Fine-grained Mathematical Justifications
Jesse Alama

From a corpus of formalized mathematical knowledge (definitions, theorems, and proofs), one can extract fine-grained information about what principles are sufficient for certain linguistic and justificatory tasks: for a certain expressions to be well-defined, for a theorem to be a well-formed formula, and for a proof to be successful. That they are sufficient is clear: the proof checker has accepted a proof without error. We report on some initial experiments going the other way around, of computing necessary principles for mathematical knowledge. The task here is evidently of a different character than simply checking a proof. We report on our work on decomposing texts in the Mizar proof-checking system to extract suitable information for computing necessary principles.

An Empirical Perspective on Logical Constants
Denis Bonnay

The project of delineating a special class of logical constants is usually pursued from the perspective of "pure" philosophy of logic. In this respect, it is not clear whether being a logical constant constitue a natural kind. One might rather think that the joint characterization of logical consequence and of logical constancy is nothing but the output of a certain reflective equilibrium involving general theoretical considerations as well as particular judgments about validity.

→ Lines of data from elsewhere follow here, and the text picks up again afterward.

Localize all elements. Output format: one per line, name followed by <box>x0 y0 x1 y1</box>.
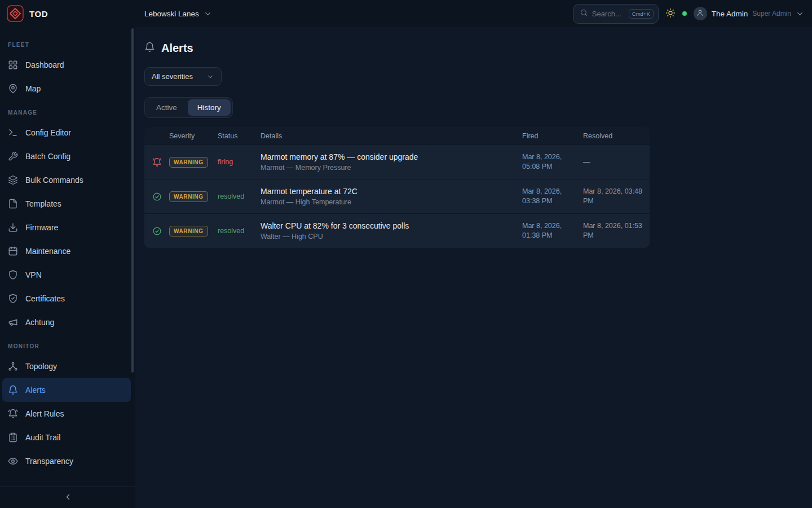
org-selector[interactable]: Lebowski Lanes <box>144 10 212 18</box>
sidebar-item-label: Map <box>25 84 41 93</box>
severity-badge: WARNING <box>169 226 208 237</box>
search-box[interactable]: Cmd+K <box>573 4 659 24</box>
sun-icon <box>665 8 676 20</box>
sidebar-item-achtung[interactable]: Achtung <box>2 310 131 334</box>
resolved-time: Mar 8, 2026, 01:53 PM <box>583 221 650 240</box>
user-role: Super Admin <box>752 10 791 17</box>
sidebar-item-bulk-commands[interactable]: Bulk Commands <box>2 168 131 192</box>
layers-icon <box>8 175 18 185</box>
shield-icon <box>8 270 18 280</box>
check-circle-icon <box>152 226 162 236</box>
sidebar-collapse-button[interactable] <box>63 492 73 503</box>
column-header-details: Details <box>261 132 522 140</box>
sidebar-item-alerts[interactable]: Alerts <box>2 378 131 402</box>
download-icon <box>8 222 18 233</box>
table-header-row: SeverityStatusDetailsFiredResolved <box>144 127 650 144</box>
sidebar-item-audit-trail[interactable]: Audit Trail <box>2 426 131 449</box>
map-pin-icon <box>8 84 18 94</box>
sidebar-item-firmware[interactable]: Firmware <box>2 216 131 239</box>
sidebar-section-manage: MANAGE <box>2 100 131 121</box>
sidebar-item-certificates[interactable]: Certificates <box>2 287 131 310</box>
severity-badge: WARNING <box>169 191 208 202</box>
sidebar-item-label: Batch Config <box>25 152 70 161</box>
column-header-status: Status <box>218 132 261 140</box>
bell-icon <box>144 42 155 55</box>
resolved-time: Mar 8, 2026, 03:48 PM <box>583 187 650 206</box>
org-selector-label: Lebowski Lanes <box>144 10 199 18</box>
tab-active[interactable]: Active <box>147 99 187 116</box>
wrench-icon <box>8 151 18 161</box>
bell-ring-icon <box>152 157 162 167</box>
check-circle-icon <box>152 192 162 202</box>
sidebar-item-batch-config[interactable]: Batch Config <box>2 144 131 168</box>
sidebar-scrollbar[interactable] <box>131 28 134 373</box>
severity-filter-value: All severities <box>152 72 193 81</box>
sidebar: FLEETDashboardMapMANAGEConfig EditorBatc… <box>0 27 135 508</box>
calendar-icon <box>8 246 18 256</box>
sidebar-item-label: VPN <box>25 270 42 279</box>
bell-icon <box>8 385 18 395</box>
alert-title: Walter CPU at 82% for 3 consecutive poll… <box>261 221 518 230</box>
user-menu[interactable]: The Admin Super Admin <box>694 7 804 20</box>
sidebar-item-label: Certificates <box>25 294 65 303</box>
file-icon <box>8 199 18 209</box>
sidebar-item-config-editor[interactable]: Config Editor <box>2 121 131 144</box>
alert-row[interactable]: WARNINGresolvedWalter CPU at 82% for 3 c… <box>144 213 650 248</box>
alert-row[interactable]: WARNINGresolvedMarmot temperature at 72C… <box>144 179 650 213</box>
fired-time: Mar 8, 2026, 05:08 PM <box>522 152 583 172</box>
alert-title: Marmot temperature at 72C <box>261 187 518 196</box>
status-text: resolved <box>218 192 261 200</box>
chevron-down-icon <box>796 10 804 18</box>
clipboard-list-icon <box>8 432 18 443</box>
status-text: firing <box>218 158 261 166</box>
main-content: Alerts All severities ActiveHistory Seve… <box>135 27 812 508</box>
search-input[interactable] <box>592 10 625 18</box>
sidebar-section-fleet: FLEET <box>2 33 131 53</box>
sidebar-item-label: Achtung <box>25 318 54 327</box>
resolved-time: — <box>583 157 650 167</box>
sidebar-item-maintenance[interactable]: Maintenance <box>2 239 131 263</box>
app-brand: TOD <box>0 5 135 22</box>
tab-history[interactable]: History <box>188 99 231 116</box>
alert-subtitle: Walter — High CPU <box>261 233 518 240</box>
app-logo-icon <box>7 5 24 22</box>
alert-row[interactable]: WARNINGfiringMarmot memory at 87% — cons… <box>144 144 650 179</box>
alert-subtitle: Marmot — High Temperature <box>261 198 518 206</box>
sidebar-item-label: Alerts <box>25 386 46 395</box>
sidebar-item-dashboard[interactable]: Dashboard <box>2 53 131 77</box>
column-header-resolved: Resolved <box>583 132 650 140</box>
sidebar-section-monitor: MONITOR <box>2 334 131 354</box>
sidebar-item-alert-rules[interactable]: Alert Rules <box>2 402 131 426</box>
sidebar-item-label: Topology <box>25 362 57 371</box>
sidebar-item-topology[interactable]: Topology <box>2 354 131 378</box>
sidebar-item-map[interactable]: Map <box>2 77 131 100</box>
sidebar-item-label: Alert Rules <box>25 409 64 418</box>
sidebar-item-transparency[interactable]: Transparency <box>2 449 131 473</box>
page-header: Alerts <box>144 42 803 55</box>
severity-filter-select[interactable]: All severities <box>144 67 222 86</box>
chevron-left-icon <box>63 492 73 503</box>
table-body: WARNINGfiringMarmot memory at 87% — cons… <box>144 144 650 248</box>
sidebar-item-label: Maintenance <box>25 247 70 256</box>
user-name: The Admin <box>712 10 748 18</box>
online-status-dot <box>682 11 687 16</box>
topbar: TOD Lebowski Lanes Cmd+K The Admin Super… <box>0 0 812 27</box>
user-icon <box>696 8 704 19</box>
sidebar-item-vpn[interactable]: VPN <box>2 263 131 287</box>
page-title: Alerts <box>161 42 193 55</box>
column-header-fired: Fired <box>522 132 583 140</box>
grid-icon <box>8 60 18 70</box>
sidebar-nav: FLEETDashboardMapMANAGEConfig EditorBatc… <box>0 27 135 487</box>
app-shell: FLEETDashboardMapMANAGEConfig EditorBatc… <box>0 27 812 508</box>
topology-icon <box>8 361 18 371</box>
sidebar-item-label: Bulk Commands <box>25 176 83 185</box>
alerts-tabs: ActiveHistory <box>144 97 233 118</box>
sidebar-item-label: Config Editor <box>25 128 71 137</box>
megaphone-icon <box>8 317 18 327</box>
sidebar-footer <box>0 487 135 508</box>
alerts-table: SeverityStatusDetailsFiredResolved WARNI… <box>144 127 650 248</box>
sidebar-item-label: Templates <box>25 199 61 208</box>
theme-toggle-button[interactable] <box>665 8 676 20</box>
search-icon <box>580 8 588 19</box>
sidebar-item-templates[interactable]: Templates <box>2 192 131 216</box>
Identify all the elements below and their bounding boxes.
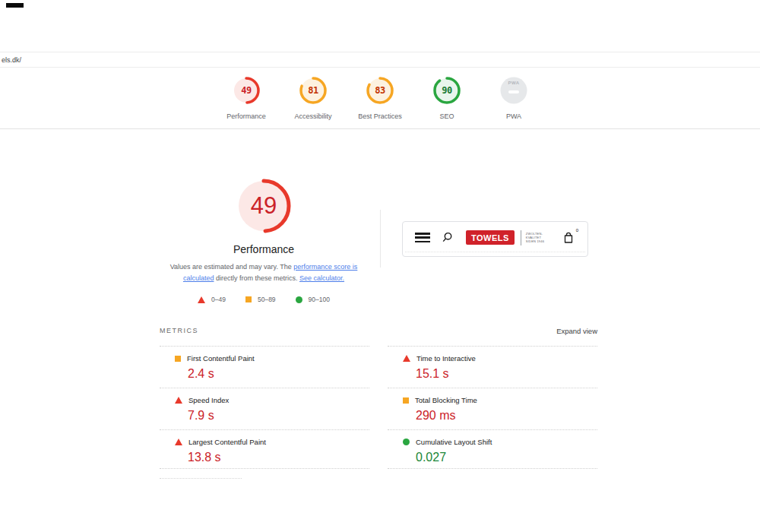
poor-triangle-icon xyxy=(175,397,182,404)
metric-time-to-interactive: Time to Interactive 15.1 s xyxy=(388,346,597,388)
logo-divider xyxy=(521,230,521,245)
site-tagline: ZWOLTEN- KVALITET SIDEN 1946 xyxy=(526,232,544,243)
hamburger-menu-icon xyxy=(415,233,430,242)
legend-poor: 0–49 xyxy=(198,296,226,303)
best-practices-gauge-label: Best Practices xyxy=(358,112,402,120)
metric-first-contentful-paint: First Contentful Paint 2.4 s xyxy=(160,346,369,388)
window-corner-mark xyxy=(6,3,24,8)
poor-triangle-icon xyxy=(403,355,410,362)
summary-gauge-best-practices[interactable]: 83 Best Practices xyxy=(347,76,413,120)
performance-gauge-label: Performance xyxy=(226,112,266,120)
pwa-gauge-label: PWA xyxy=(506,112,521,120)
metrics-section: METRICS Expand view First Contentful Pai… xyxy=(160,327,597,469)
seo-score: 90 xyxy=(432,76,461,105)
summary-gauge-pwa[interactable]: PWA PWA xyxy=(480,76,547,120)
cart-count: 0 xyxy=(576,228,578,233)
performance-overview: 49 Performance Values are estimated and … xyxy=(157,179,370,303)
metric-total-blocking-time: Total Blocking Time 290 ms xyxy=(388,388,597,429)
best-practices-score: 83 xyxy=(366,76,394,105)
pwa-dash-icon xyxy=(508,90,519,93)
summary-gauge-seo[interactable]: 90 SEO xyxy=(413,76,480,120)
metric-cumulative-layout-shift: Cumulative Layout Shift 0.027 xyxy=(388,429,597,469)
report-url-bar: els.dk/ xyxy=(0,52,760,68)
performance-big-gauge: 49 xyxy=(236,179,291,233)
legend-good: 90–100 xyxy=(296,296,330,303)
towels-logo: TOWELS xyxy=(466,230,515,245)
summary-gauge-accessibility[interactable]: 81 Accessibility xyxy=(280,76,347,120)
average-square-icon xyxy=(245,296,252,302)
site-screenshot-thumbnail: TOWELS ZWOLTEN- KVALITET SIDEN 1946 0 xyxy=(402,221,588,257)
good-circle-icon xyxy=(403,439,410,445)
average-square-icon xyxy=(175,356,181,362)
poor-triangle-icon xyxy=(175,439,182,445)
search-icon xyxy=(442,232,453,243)
score-summary-bar: 49 Performance 81 Accessibility 83 xyxy=(0,68,760,129)
metrics-grid: First Contentful Paint 2.4 s Time to Int… xyxy=(160,346,597,469)
cart-icon: 0 xyxy=(563,232,577,244)
lighthouse-report-page: els.dk/ 49 Performance 81 Accessibility xyxy=(0,0,760,532)
performance-big-score: 49 xyxy=(236,179,291,233)
performance-description: Values are estimated and may vary. The p… xyxy=(157,261,370,284)
metric-speed-index: Speed Index 7.9 s xyxy=(160,388,369,429)
average-square-icon xyxy=(403,397,409,404)
report-url: els.dk/ xyxy=(2,56,21,64)
vertical-divider xyxy=(380,210,381,268)
pwa-badge-text: PWA xyxy=(499,81,528,85)
expand-view-button[interactable]: Expand view xyxy=(556,327,597,335)
metric-largest-contentful-paint: Largest Contentful Paint 13.8 s xyxy=(160,429,369,469)
legend-average: 50–89 xyxy=(245,296,276,303)
accessibility-score: 81 xyxy=(299,76,328,105)
performance-section-title: Performance xyxy=(157,243,370,255)
see-calculator-link[interactable]: See calculator. xyxy=(299,274,344,282)
good-circle-icon xyxy=(296,296,302,303)
poor-triangle-icon xyxy=(198,296,205,303)
truncated-next-row-line xyxy=(160,478,242,479)
performance-score: 49 xyxy=(232,76,261,105)
thumbnail-divider-line xyxy=(405,252,585,252)
seo-gauge-label: SEO xyxy=(439,112,454,120)
score-legend: 0–49 50–89 90–100 xyxy=(157,296,370,303)
metrics-heading: METRICS xyxy=(160,327,198,334)
summary-gauge-performance[interactable]: 49 Performance xyxy=(213,76,280,120)
accessibility-gauge-label: Accessibility xyxy=(294,112,331,120)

However, from a broader linguistic and cognitive perspective, logical constants do seem to belong to a natural kind, namely the class of functional expressions in natural languages. Functional words are grammatical expressions that "glue" the different constituents of a sentence together and they share a wide number of linguistic and psycholinguistic properties (eg, functional categories are not productive, psycholinguistic evidence suggests that access to functional words is different from access to lexical words, etc.)

In this talk, my aim will be to clarify the connections between the logico-philosophical project of providing a principled chacterization of the class of logical constants and the empirical project in linguistics of studying functional words and functional categories as such. As a tentative attempt, I will suggest that the hypothesis of the innateness of grammatical notions and the hypothesis that (a generalized version of) permutation invariance is a distinctive property of logical constant provide mutual support to each other.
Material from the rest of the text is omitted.